I wish to outline another approach to social engineering, namely, that of piecemeal engineering. It is an approach which I think to be methodologically sound. The politician who adopts this method may or may not have a blueprint of society before his mind, he may or may not hope that mankind will one day realize an ideal state, and achieve happiness and perfection on earth. But he will be aware that perfection, if at all attainable, is far distant, and that every generation of men, and therefore also the living, have a claim; perhaps not so much a claim to be made happy, for there are no institutional means of making a man happy, but a claim not to be made unhappy, where it can be avoided. They have a claim to be given all possible help, if they suffer. The piecemeal engineer will, accordingly, adopt the method of search­ing for, and fighting against, the greatest and most urgent evils of society, rather than searching for, and fighting for, its greatest ultimate good. …

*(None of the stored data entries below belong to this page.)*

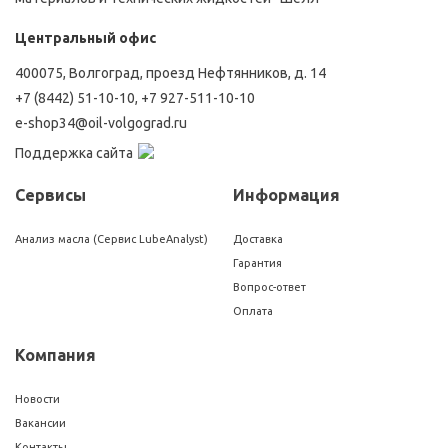
Центральный офис
400075, Волгоград, проезд Нефтянников, д. 14
+7 (8442) 51-10-10
,
+7 927-511-10-10
e-shop34@oil-volgograd.ru
Поддержка сайта
Сервисы
Информация
Анализ масла (Сервис LubeAnalyst)
Доставка
Гарантия
Вопрос-ответ
Оплата
Компания
Новости
Вакансии
Контакты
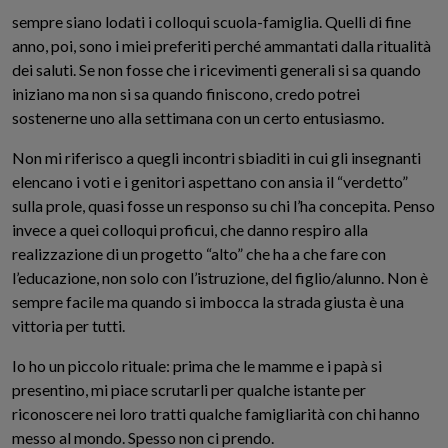
sempre siano lodati i colloqui scuola-famiglia. Quelli di fine
anno, poi, sono i miei preferiti perché ammantati dalla ritualità
dei saluti. Se non fosse che i ricevimenti generali si sa quando
iniziano ma non si sa quando finiscono, credo potrei
sostenerne uno alla settimana con un certo entusiasmo.
Non mi riferisco a quegli incontri sbiaditi in cui gli insegnanti
elencano i voti e i genitori aspettano con ansia il “verdetto”
sulla prole, quasi fosse un responso su chi l’ha concepita. Penso
invece a quei colloqui proficui, che danno respiro alla
realizzazione di un progetto “alto” che ha a che fare con
l’educazione, non solo con l’istruzione, del figlio/alunno. Non è
sempre facile ma quando si imbocca la strada giusta è una
vittoria per tutti.
Io ho un piccolo rituale: prima che le mamme e i papà si
presentino, mi piace scrutarli per qualche istante per
riconoscere nei loro tratti qualche famigliarità con chi hanno
messo al mondo. Spesso non ci prendo.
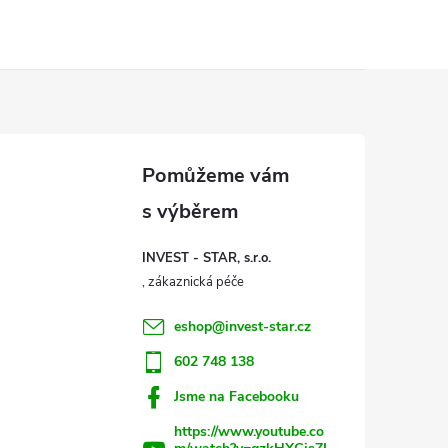
INVEST - STAR, s.r.o.
eshop
@
invest-star.cz
602 748 138
Jsme na Facebooku
https://www.youtube.co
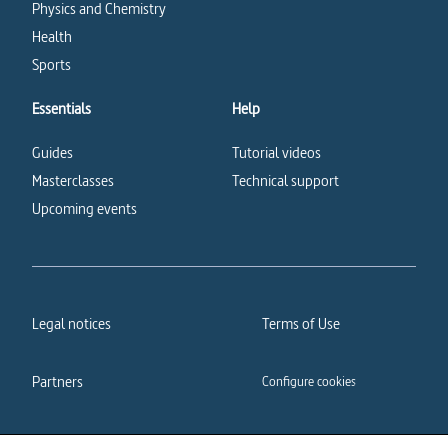
Physics and Chemistry
Health
Sports
Essentials
Help
Guides
Tutorial videos
Masterclasses
Technical support
Upcoming events
Legal notices
Terms of Use
Partners
Configure cookies
Cookies policy
Privacy policy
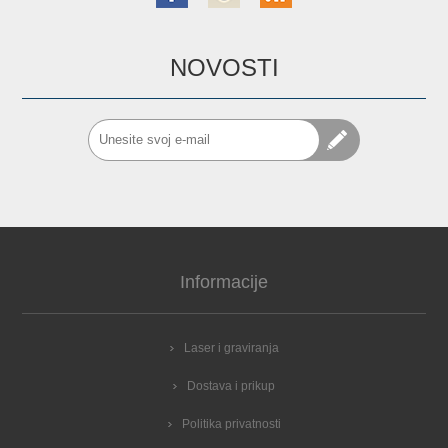
NOVOSTI
Informacije
Laser i graviranja
Dostava i prikup
Politika privatnosti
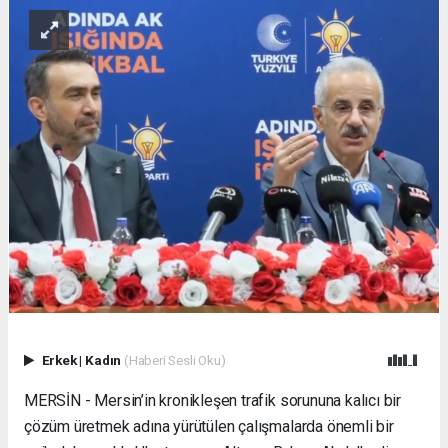
Erkek
|
Kadın
(Haberi Sesli Oku)
MERSİN - Mersin’in kronikleşen trafik sorununa kalıcı bir
çözüm üretmek adına yürütülen çalışmalarda önemli bir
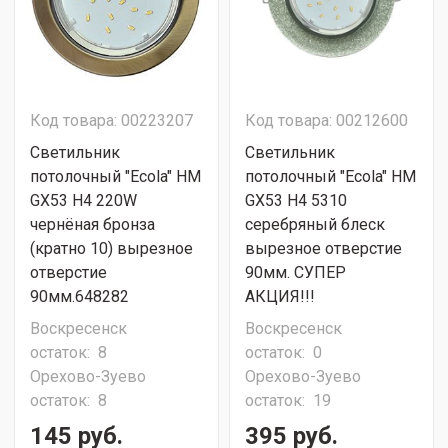
Код товара: 00223207
Код товара: 00212600
Светильник
Светильник
потолочный "Ecola" HM
потолочный "Ecola" HM
GX53 H4 220W
GX53 H4 5310
чернёная бронза
серебряный блеск
(кратно 10) вырезное
вырезное отверстие
отверстие
90мм. СУПЕР
90мм.648282
АКЦИЯ!!!
Воскресенск
Воскресенск
остаток:
8
остаток:
0
Орехово-Зуево
Орехово-Зуево
остаток:
8
остаток:
19
145 руб.
395 руб.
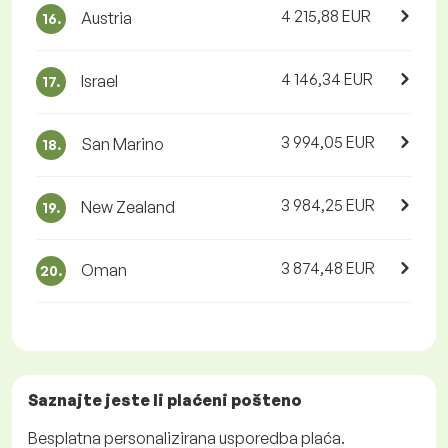
4 215,88 EUR
Austria
16.
4 146,34 EUR
Israel
17.
3 994,05 EUR
San Marino
18.
3 984,25 EUR
New Zealand
19.
3 874,48 EUR
Oman
20.
Saznajte jeste li plaćeni
pošteno
Besplatna
personalizirana usporedba plaća.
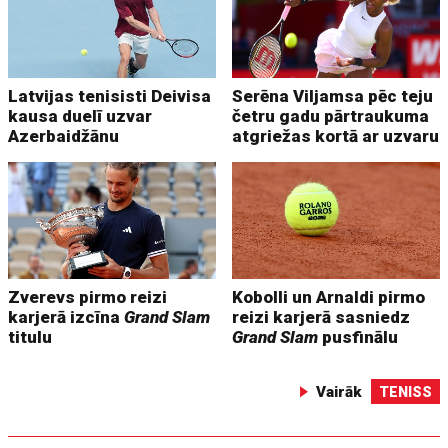
Latvijas tenisisti Deivisa
Serēna Viljamsa pēc teju
kausa duelī uzvar
četru gadu pārtraukuma
Azerbaidžānu
atgriežas kortā ar uzvaru
Zverevs pirmo reizi
Kobolli un Arnaldi pirmo
karjerā izcīna
Grand Slam
reizi karjerā sasniedz
titulu
Grand Slam
pusfinālu
Vairāk
TENISS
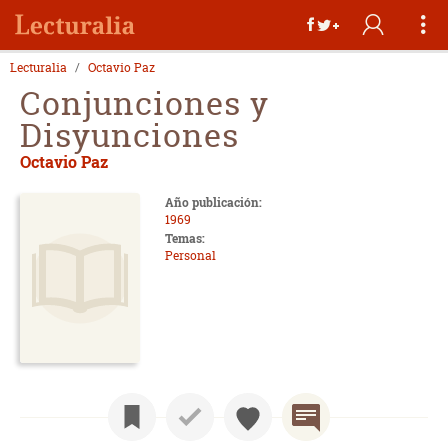
Lecturalia
Octavio Paz
Conjunciones y
Disyunciones
Octavio Paz
Año publicación:
1969
Temas:
Personal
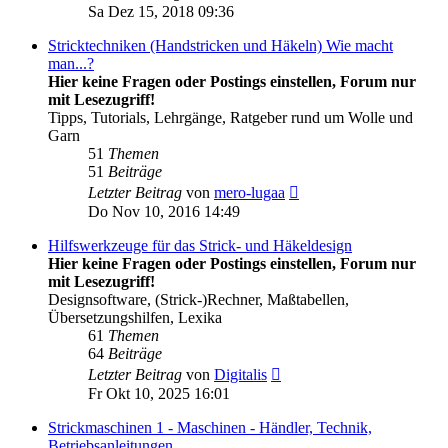
Beitrag
Sa Dez 15, 2018 09:36
Stricktechniken (Handstricken und Häkeln) Wie macht
man...?
Hier keine Fragen oder Postings einstellen, Forum nur
mit Lesezugriff!
Tipps, Tutorials, Lehrgänge, Ratgeber rund um Wolle und
Garn
51
Themen
51
Beiträge
Neuester
Letzter Beitrag
von
mero-lugaa
Beitrag
Do Nov 10, 2016 14:49
Hilfswerkzeuge für das Strick- und Häkeldesign
Hier keine Fragen oder Postings einstellen, Forum nur
mit Lesezugriff!
Designsoftware, (Strick-)Rechner, Maßtabellen,
Übersetzungshilfen, Lexika
61
Themen
64
Beiträge
Neuester
Letzter Beitrag
von
Digitalis
Beitrag
Fr Okt 10, 2025 16:01
Strickmaschinen 1 - Maschinen - Händler, Technik,
Betriebsanleitungen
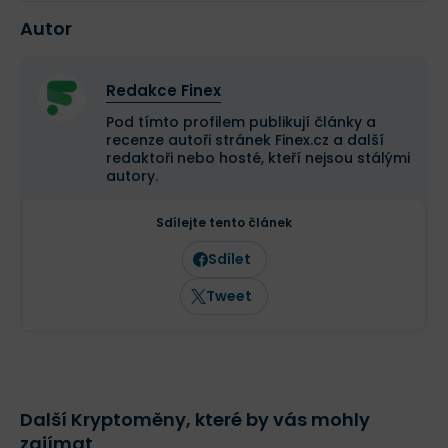
Autor
Redakce Finex
Pod tímto profilem publikují články a
recenze autoři stránek Finex.cz a další
redaktoři nebo hosté, kteří nejsou stálými
autory.
Sdílejte tento článek
Sdílet
Tweet
Další Kryptoměny, které by vás mohly
zajímat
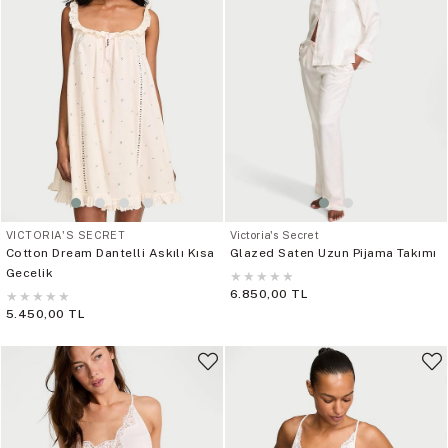
VICTORIA'S SECRET
Victoria's Secret
Cotton Dream Dantelli Askılı Kısa
Glazed Saten Uzun Pijama Takımı
Gecelik
★
★
★
★
★
6.850,00 TL
★
★
★
★
★
5.450,00 TL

In favour of his method, the piecemeal engineer can claim that a systematic fight against suffering and injustice and war is more likely to be supported by the approval and agreement of a great number of people than the fight for the estab­lishment of some ideal. The existence of social evils, that is to say, of social conditions under which many men are suffering, can be comparatively well established. Those who suffer can judge for themselves, and the others can hardly deny that they would not like to change places. It is infinitely more difficult to reason about an ideal society. Social life is so complicated that few men, or none at all, could judge a blueprint for social engineering on the grand scale; whether it be practicable; whether it would result in a real improvement; what kind of suffering it may involve; and what may be the means for its realization. As opposed to this, blueprints for piecemeal engineering are comparatively simple. They are blueprints for single institutions, for health and unemployed insurance, for instance, or arbitration courts, or anti-depression budgeting, or educational reform. If they go wrong, the damage is not very great, and a re-adjustment not very difficult. They are less risky, and for this very reason less controversial. But if it is easier to reach a reasonable agreement about existing evils and the means of combating them than it is about an ideal good and the means of its realization, then there is also more hope that by using the piecemeal method we may get over the very greatest prac­tical difficulty of all reasonable political reform, namely, the use of reason, instead of passion and violence, in executing the programme. There will be a possibility of reaching a reasonable compromise and therefore of achieving the im­provement by democratic methods. [ch. 9, 171-3]

The aim of society

[W]e should not try to answer the essentialist question: What is the state, what is its true nature, its real meaning? Nor should we try to answer the historicist question: How did the state originate, and what is the origin of political ob­ligation? We should rather put our question in this way: What do we demand from a state? What do we propose to consider as the legitimate aim of state activity? And in order to find out what our fundamental political demands are, we may ask: Why do we prefer living in a well-ordered state to living without a state, i.e. in anarchy? This way of asking our question is a rational one. It is a question which a technologist must try to answer before he can proceed to the construction or reconstruction of any political institution. For only if he knows what he wants can he decide whether a certain institution is or is not well adapted to its function. [ch. 6, 119-20]

Fisher on Bayesianism

[A]dvocates of inverse probability seem forced to regard mathematical probability, not as an objective quantity mea­sured by observable frequencies, but as measuring merely psychological tendencies, theorems respecting which are useless for scientific purposes. [6-7]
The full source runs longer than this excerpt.